[文書名] キューバ問題に関するケネディ米国大統領あて返書
キューバに供与されている武器は防禦的なものだけであるとの屡次の声明にもかかわらず、南北アメリカの大部分に核弾頭を運搬できる攻撃的なミサイル発射基地をソ連政府が秘密裡にキューバに設置していることは、米州諸国の安全に対する重大な脅威であるばかりでなく、戦後今日まで世界の平和を支えてきた国際的均衡を著しくくずすものであります。私は、このような情勢の下で貴国と米州諸国が一大決意をもって、今回のような措置をとらざるをえなかった立場を十分理解いたします。

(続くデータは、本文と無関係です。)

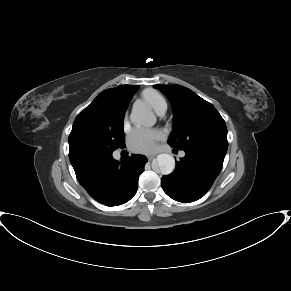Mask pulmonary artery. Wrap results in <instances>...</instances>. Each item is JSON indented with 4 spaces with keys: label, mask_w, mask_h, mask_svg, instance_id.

私は、国際連合がこの問題を世界平和に重大な関係のある事項としてとりあげ解決に努力すべきであると信じます。すでにこの問題は貴国政府の発意によって国際連合でとり上げられておりますので、私は、国際連合の場で一日も早く平和的な解決が図られることを期待しております。したがって、日本政府としては、その方向にそって努力しておられる貴国政府の立場を強く支持するものであり、今後とも貴国政府と積極的に協力して、平和的解決を促進するため努力する考えであります。
私は、すでにニュー・ヨークの国連代表に対して、この日本政府の方針にそって貴国の国連代表と緊密な連絡を保ちながら、平和的解決の達成のためあらゆる努力をつくすよう訓令しました。